__Problem to solve__
Leave out the pictures, and retype only the lines from the beginning of the material through the line that contains "देव, जयप्रकाश नारायण, आचार्य", including both.

__Input data__
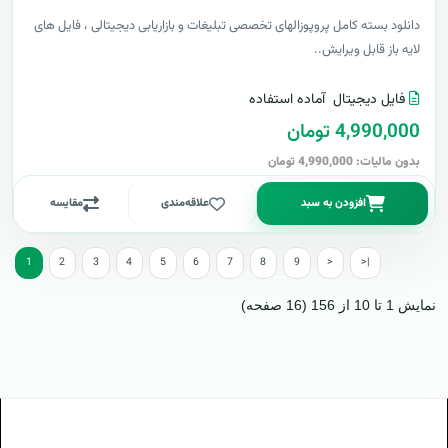
دانلود بسته کامل پروپوزالهای تخصصی تبلیغات و بازاریابی دیجیتالی ، فایل های
لایه باز قابل ویرایش..
فایل دیجیتال
آماده استفاده
4,990,000 تومان
بدون مالیات: 4,990,000 تومان
افزودن به سبد
علاقه‌مندی
مقایسه
1
2
3
4
5
6
7
8
9
>
>|
نمایش 1 تا 10 از 156 (16 صفحه)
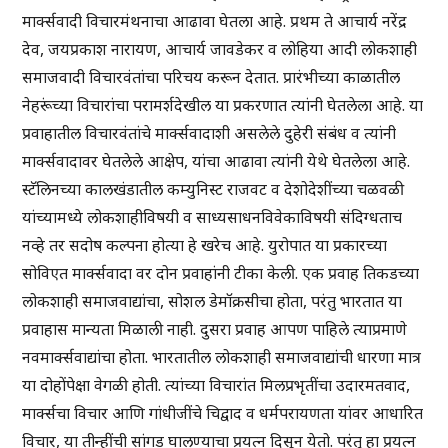
मार्क्सवादी विचारमंथनाचा आढावा घेतला आहे. प्रथम ते आचार्य नरेंद्र
देव, जयप्रकाश नारायण, आचार्य जावडेकर व लोहिया आदी लोकशाही
समाजवादी विचारवंतांचा परिचय करून देतात. प्रारंभीच्या काळातील
नेहरूंच्या विचारांचा परामर्शदेखील या प्रकरणात त्यांनी घेतलेला आहे. या
प्रवाहातील विचारवंतांचे मार्क्सवादाशी असलेले दुहेरी संबंध व त्यांनी
मार्क्सवादावर घेतलेले आक्षेप, यांचा आढावा त्यांनी येथे घेतलेला आहे.
स्टॅलिनच्या कालखंडातील कम्युनिस्ट राजवट व देशोदेशींच्या चळवळी
यांच्यामध्ये लोकशाहीविषयी व साध्यसाधनविवेकाविषयी संदिग्धताच
नव्हे तर सदोष कल्पना होत्या हे खरेच आहे. युरोपात या प्रकारच्या
सोविएत मार्क्सवादा वर दोन प्रवाहांनी टीका केली. एक प्रवाह तिकडच्या
लोकशाही समाजवाद्यांचा, सोशल डेमॉक्रसीचा होता, परंतु भारतात या
प्रवाहास मान्यता मिळाली नाही. दुसरा प्रवाह आपण पाहिले त्याप्रमाणे
नवमार्क्सवाद्यांचा होता. भारतातील लोकशाही समाजवाद्यांची धारणा मात्र
या दोहोंपेक्षा वेगळी होती. त्यांच्या विचारांत मिलप्रभृतींचा उदारमतवाद,
मार्क्सचा विचार आणि गांधीजींचे चिद्वाद व धर्मपरायणता यांवर आधारित
विचार, या तीन्हींची सांगड घालण्याचा प्रयत्न दिसून येतो. परंतु हा प्रयत्न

__Solution to this problem__
دانلود بسته کامل پروپوزالهای تخصصی تبلیغات و بازاریابی دیجیتالی ، فایل های
لایه باز قابل ویرایش..
فایل دیجیتال
آماده استفاده
4,990,000 تومان
بدون مالیات: 4,990,000 تومان
افزودن به سبد
علاقه‌مندی
مقایسه
1
2
3
4
5
6
7
8
9
>
>|
نمایش 1 تا 10 از 156 (16 صفحه)
मार्क्सवादी विचारमंथनाचा आढावा घेतला आहे. प्रथम ते आचार्य नरेंद्र
देव, जयप्रकाश नारायण, आचार्य जावडेकर व लोहिया आदी लोकशाही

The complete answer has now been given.